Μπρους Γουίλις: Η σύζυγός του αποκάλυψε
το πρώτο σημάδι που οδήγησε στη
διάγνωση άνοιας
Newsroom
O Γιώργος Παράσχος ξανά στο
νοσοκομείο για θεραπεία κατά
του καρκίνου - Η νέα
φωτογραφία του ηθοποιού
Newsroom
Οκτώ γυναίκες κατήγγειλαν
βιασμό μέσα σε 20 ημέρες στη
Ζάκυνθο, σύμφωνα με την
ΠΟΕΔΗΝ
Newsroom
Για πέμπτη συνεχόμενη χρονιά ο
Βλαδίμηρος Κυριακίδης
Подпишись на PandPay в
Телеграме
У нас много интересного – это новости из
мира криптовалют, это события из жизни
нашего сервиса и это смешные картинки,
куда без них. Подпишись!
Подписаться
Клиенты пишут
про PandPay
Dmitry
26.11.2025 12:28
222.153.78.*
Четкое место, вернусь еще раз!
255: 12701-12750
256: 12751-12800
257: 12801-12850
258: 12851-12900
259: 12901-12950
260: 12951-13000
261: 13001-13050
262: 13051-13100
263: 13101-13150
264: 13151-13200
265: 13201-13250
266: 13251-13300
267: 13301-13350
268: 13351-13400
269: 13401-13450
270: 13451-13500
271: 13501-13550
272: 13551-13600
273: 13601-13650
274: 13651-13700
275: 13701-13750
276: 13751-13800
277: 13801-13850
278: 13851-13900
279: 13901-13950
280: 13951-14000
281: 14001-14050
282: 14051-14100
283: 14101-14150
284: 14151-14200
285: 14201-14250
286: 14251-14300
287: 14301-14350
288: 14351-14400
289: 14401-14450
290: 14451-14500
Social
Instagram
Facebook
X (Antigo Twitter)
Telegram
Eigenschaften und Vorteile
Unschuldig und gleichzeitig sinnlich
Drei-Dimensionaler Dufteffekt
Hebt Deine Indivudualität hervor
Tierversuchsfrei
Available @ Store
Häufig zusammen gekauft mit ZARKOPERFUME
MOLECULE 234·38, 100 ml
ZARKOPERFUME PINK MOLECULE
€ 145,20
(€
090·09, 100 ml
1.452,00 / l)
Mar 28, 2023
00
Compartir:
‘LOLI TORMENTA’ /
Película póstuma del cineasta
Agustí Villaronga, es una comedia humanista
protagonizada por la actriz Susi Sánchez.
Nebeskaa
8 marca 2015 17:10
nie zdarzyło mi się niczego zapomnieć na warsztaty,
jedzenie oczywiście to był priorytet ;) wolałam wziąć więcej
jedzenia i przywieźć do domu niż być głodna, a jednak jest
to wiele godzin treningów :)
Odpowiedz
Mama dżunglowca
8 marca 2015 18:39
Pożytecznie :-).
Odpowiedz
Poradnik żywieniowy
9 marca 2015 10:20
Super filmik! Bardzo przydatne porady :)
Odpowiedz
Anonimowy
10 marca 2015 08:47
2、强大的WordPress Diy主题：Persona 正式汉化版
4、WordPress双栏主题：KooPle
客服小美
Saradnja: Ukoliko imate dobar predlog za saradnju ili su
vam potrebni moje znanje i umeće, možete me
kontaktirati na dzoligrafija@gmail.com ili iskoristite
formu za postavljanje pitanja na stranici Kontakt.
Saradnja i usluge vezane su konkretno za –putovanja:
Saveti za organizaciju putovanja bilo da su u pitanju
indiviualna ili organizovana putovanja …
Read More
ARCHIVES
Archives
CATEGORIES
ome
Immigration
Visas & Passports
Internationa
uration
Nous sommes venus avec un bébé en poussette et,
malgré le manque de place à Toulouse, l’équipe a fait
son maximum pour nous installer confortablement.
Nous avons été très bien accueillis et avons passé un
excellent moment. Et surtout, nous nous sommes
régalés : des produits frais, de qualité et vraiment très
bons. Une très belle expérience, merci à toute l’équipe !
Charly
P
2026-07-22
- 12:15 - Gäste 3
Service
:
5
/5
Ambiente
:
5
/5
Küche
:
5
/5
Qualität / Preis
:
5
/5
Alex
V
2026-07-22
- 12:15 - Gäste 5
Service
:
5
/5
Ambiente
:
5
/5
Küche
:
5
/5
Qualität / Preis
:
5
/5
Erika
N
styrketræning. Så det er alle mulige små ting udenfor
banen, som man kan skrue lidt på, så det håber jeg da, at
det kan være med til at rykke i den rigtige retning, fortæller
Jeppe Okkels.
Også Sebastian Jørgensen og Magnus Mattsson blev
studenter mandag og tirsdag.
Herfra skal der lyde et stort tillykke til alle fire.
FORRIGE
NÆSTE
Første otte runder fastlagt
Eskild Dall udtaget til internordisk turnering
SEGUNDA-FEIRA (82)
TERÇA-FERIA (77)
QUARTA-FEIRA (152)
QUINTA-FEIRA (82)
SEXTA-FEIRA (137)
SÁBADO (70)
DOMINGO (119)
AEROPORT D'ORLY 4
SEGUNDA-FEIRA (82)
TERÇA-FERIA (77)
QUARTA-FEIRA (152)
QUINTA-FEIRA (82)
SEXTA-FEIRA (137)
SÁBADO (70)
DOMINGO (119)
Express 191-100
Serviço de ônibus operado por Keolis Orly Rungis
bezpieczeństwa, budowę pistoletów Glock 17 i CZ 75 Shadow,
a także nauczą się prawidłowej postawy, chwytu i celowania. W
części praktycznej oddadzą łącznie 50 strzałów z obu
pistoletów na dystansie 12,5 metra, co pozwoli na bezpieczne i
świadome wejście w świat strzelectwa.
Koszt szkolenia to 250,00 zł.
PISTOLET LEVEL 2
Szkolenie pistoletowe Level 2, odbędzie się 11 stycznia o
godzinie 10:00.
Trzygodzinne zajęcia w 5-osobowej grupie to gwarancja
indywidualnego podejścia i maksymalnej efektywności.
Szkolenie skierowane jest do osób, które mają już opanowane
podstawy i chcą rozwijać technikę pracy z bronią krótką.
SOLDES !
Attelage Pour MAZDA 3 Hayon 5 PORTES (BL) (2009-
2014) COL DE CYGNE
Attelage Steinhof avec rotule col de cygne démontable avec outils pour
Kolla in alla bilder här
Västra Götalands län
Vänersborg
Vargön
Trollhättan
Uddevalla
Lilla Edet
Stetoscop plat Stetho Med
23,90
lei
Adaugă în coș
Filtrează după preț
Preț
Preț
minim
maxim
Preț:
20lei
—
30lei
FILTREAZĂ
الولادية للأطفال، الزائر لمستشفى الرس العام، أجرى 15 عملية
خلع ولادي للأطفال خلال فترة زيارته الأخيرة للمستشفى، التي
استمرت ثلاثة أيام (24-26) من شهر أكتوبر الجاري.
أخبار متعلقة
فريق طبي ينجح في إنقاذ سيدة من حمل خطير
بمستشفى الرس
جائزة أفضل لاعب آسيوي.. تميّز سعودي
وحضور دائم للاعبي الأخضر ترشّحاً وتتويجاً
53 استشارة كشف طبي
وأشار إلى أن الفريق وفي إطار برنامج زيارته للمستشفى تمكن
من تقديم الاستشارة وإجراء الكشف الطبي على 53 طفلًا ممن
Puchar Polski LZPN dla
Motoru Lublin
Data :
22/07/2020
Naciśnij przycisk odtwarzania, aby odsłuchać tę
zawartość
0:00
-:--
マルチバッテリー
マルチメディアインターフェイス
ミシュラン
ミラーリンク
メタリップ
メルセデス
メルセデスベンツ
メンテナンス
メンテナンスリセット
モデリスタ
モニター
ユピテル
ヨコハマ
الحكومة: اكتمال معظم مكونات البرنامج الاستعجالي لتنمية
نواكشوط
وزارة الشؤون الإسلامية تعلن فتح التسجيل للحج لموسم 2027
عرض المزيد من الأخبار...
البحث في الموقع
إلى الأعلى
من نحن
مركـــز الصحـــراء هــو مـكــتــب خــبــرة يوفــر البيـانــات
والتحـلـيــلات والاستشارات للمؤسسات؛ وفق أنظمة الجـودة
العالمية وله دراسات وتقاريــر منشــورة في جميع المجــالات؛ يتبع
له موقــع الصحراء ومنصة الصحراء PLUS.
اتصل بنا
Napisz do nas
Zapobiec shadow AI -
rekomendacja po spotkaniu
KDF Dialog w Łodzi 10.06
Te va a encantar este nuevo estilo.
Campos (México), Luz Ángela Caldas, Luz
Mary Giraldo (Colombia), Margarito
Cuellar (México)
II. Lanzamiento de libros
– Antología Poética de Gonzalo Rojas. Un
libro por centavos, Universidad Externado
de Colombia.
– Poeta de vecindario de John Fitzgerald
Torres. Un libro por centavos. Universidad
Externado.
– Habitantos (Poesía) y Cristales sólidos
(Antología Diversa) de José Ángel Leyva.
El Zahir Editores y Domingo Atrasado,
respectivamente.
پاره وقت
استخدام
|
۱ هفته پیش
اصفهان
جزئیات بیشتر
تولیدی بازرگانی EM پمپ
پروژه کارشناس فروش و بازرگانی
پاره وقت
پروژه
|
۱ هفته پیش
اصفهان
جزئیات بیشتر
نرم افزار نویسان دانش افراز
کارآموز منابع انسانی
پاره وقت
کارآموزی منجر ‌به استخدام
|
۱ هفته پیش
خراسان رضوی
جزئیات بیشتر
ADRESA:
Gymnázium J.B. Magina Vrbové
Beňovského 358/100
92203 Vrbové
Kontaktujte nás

YOUR INSTRUCTIONS. For the listing above, print only the lines starting at the line containing "MOLECULE 234·38, 100 ml" and ending at the line containing "nie zdarzyło mi", exactly, both included.

PROBLEM SOLUTION.
MOLECULE 234·38, 100 ml
ZARKOPERFUME PINK MOLECULE
€ 145,20
(€
090·09, 100 ml
1.452,00 / l)
Mar 28, 2023
00
Compartir:
‘LOLI TORMENTA’ /
Película póstuma del cineasta
Agustí Villaronga, es una comedia humanista
protagonizada por la actriz Susi Sánchez.
Nebeskaa
8 marca 2015 17:10
nie zdarzyło mi się niczego zapomnieć na warsztaty,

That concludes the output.